Assuming Mr Peters is serious about all he has said since first rising to prominence in the mid-1980s as a critic of the Lange-Douglas and then Bolger-Richardson reforms, his demand for more activist economic management must involve much more than a further extension of Steven Joyce and Simon Bridges’ MBIE circus and corrupt corporate welfare machine.

There are very good arguments, for example, for the Reserve Bank to focus solely on price stability and even better ones for it to operate completely independently of politicians. Mr Peters must prevail that it is also not unheard of internationally for central banks to have wider goals or to work in closer partnership with their political masters.

Similarly, much greater hurdles for immigrants and investors – even near insurmountable ones in the case of land – are hardly unusual internationally.

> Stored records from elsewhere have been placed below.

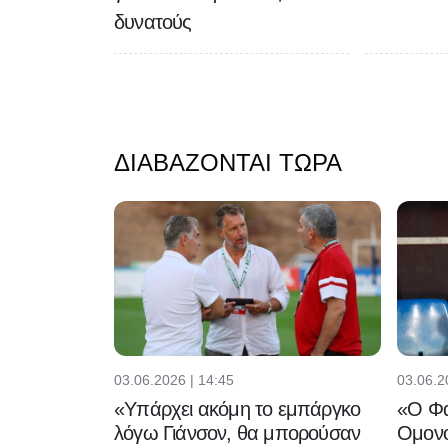
δυνατούς
ΔΙΑΒΆΖΟΝΤΑΙ ΤΏΡΑ
03.06.2026 | 14:45
03.06.2
«Υπάρχει ακόμη το εμπάργκο
«Ο Φα
λόγω Γιάνσον, θα μπορούσαν
Ομονο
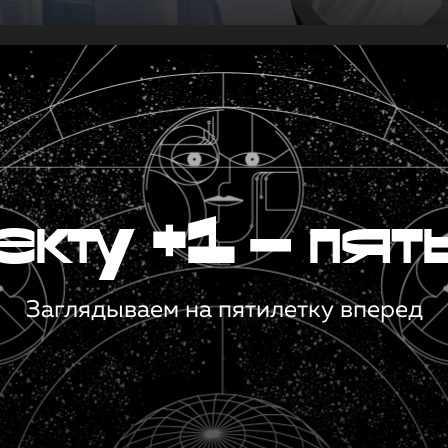
кту +1 — пят
Заглядываем на пятилетку вперед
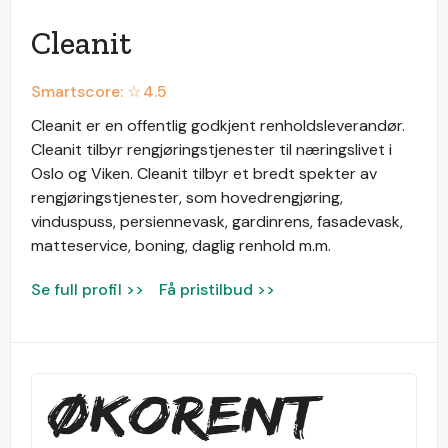
Cleanit
Smartscore: ☆
4.5
Cleanit er en offentlig godkjent renholdsleverandør.
Cleanit tilbyr rengjøringstjenester til næringslivet i
Oslo og Viken. Cleanit tilbyr et bredt spekter av
rengjøringstjenester, som hovedrengjøring,
vinduspuss, persiennevask, gardinrens, fasadevask,
matteservice, boning, daglig renhold m.m.
Se full profil >>
Få pristilbud >>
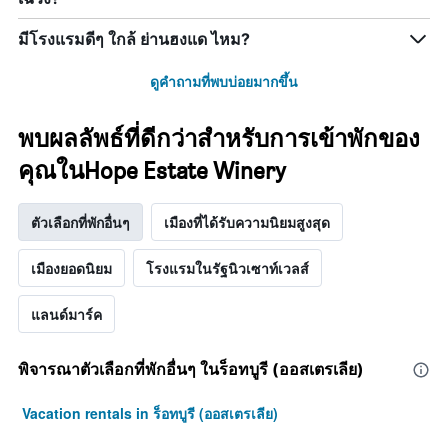
มีโรงแรมดีๆ ใกล้ ย่านฮงแด ไหม?
ดูคำถามที่พบบ่อยมากขึ้น
พบผลลัพธ์ที่ดีกว่าสำหรับการเข้าพักของ
คุณในHope Estate Winery
ตัวเลือกที่พักอื่นๆ
เมืองที่ได้รับความนิยมสูงสุด
เมืองยอดนิยม
โรงแรมในรัฐนิวเซาท์เวลส์
แลนด์มาร์ค
พิจารณาตัวเลือกที่พักอื่นๆ ในร็อทบูรี (ออสเตรเลีย)
Vacation rentals in ร็อทบูรี (ออสเตรเลีย)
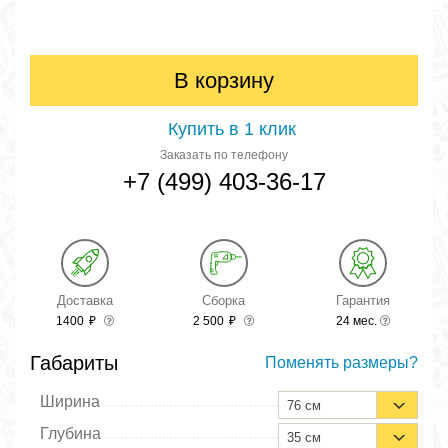
В корзину
Купить в 1 клик
Заказать по телефону
+7 (499) 403-36-17
Доставка
Сборка
Гарантия
1400
₽
2 500
₽
24 мес.
Габариты
Поменять размеры?
Ширина
76 см
Глубина
35 см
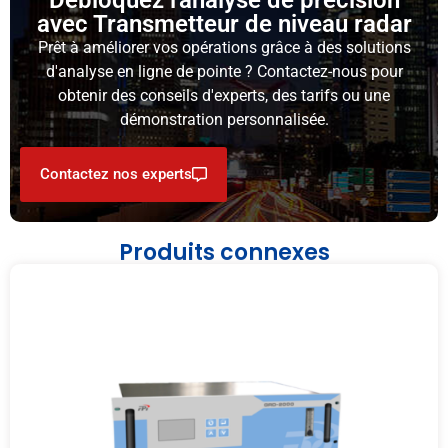
Débloquez l'analyse de précision
avec Transmetteur de niveau radar
Prêt à améliorer vos opérations grâce à des solutions
d'analyse en ligne de pointe ? Contactez-nous pour
obtenir des conseils d'experts, des tarifs ou une
démonstration personnalisée.
Contactez nos experts
Produits connexes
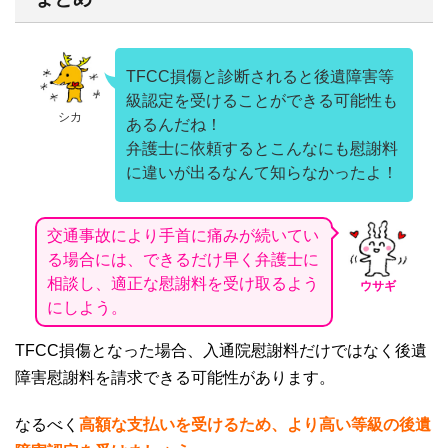
TFCC損傷と診断されると後遺障害等
級認定を受けることができる可能性も
シカ
あるんだね！
弁護士に依頼するとこんなにも慰謝料
に違いが出るなんて知らなかったよ！
交通事故により手首に痛みが続いてい
る場合には、できるだけ早く弁護士に
相談し、適正な慰謝料を受け取るよう
ウサギ
にしよう。
TFCC
損傷となった場合、入通院慰謝料だけではなく後遺
障害慰謝料を請求できる可能性があります。
なるべく
高額な支払いを受けるため、より高い等級の後遺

Mr Peters’ plan to reinstate a Forestry Service will be mocked as left wing but it is not radically different from a comprehensive proposal put by Graeme Hart to Sir John Key in 2009, facilitated by my firm, to plant one million hectares of marginal land with a mix of native and exotic forest. Both New Zealand’s net carbon emissions and unemployment rate would be lower had Sir John kept his word to Mr Hart to have his government seriously consider it rather than defer to Nick Smith’s hallucinations that emissions trading schemes were set to be adopted globally at that year’s UN climate change conference in Copenhagen.

Mr Peters’ Northport and Marsden Point rail plan, dubbed “Stalinist nonsense” by Road Transport Forum chief executive and former Act MP Ken Shirley, would delight many Aucklanders. But, more importantly for Mr Peters, it is key to unlocking the economic potential of the north.

The Trans-Pacific Partnership’s investor-state dispute settlement (ISDS) provisions can be seen as overreach by globalisation advocates and, unlike the WTO’s dispute settlement procedures, an affront to sovereign governments, while Mr Peters is surely right to target the UK and other Commonwealth countries for trade deals in the context of Brexit.

A case can be made that after the divisive child discipline and marriage equality debates, a cup of tea on further social reform is in order. While Mr Peters would surely not want to unravel the settlement of historic Treaty of Waitangi claims, he is not wrong that the iwi elite is out of touch with the people it claims to represent and that so-called contemporary Treaty claims could do with a check.

If Mr Peters can finally bear himself to his duties and deliver, then – perhaps not in 1000 years but certainly 100 – historians will still say this was his finest hour.

Winston Peters has everything to gain and everything to lose right now.

If he takes down another third (fourth) term government his brand and legacy will become toxic.

However if he goes with National and offers up bold policy where the National party has none he could do very well.

Winston Peters leading Jacinda Ardern by the nose may be fun for the left wing for a couple of months, but runs the risk of Jacinda Ardern being PM in name only. While she will be having conversations Winston Peters will be a man of action.

Winston needs a legacy…he has to play sensibly.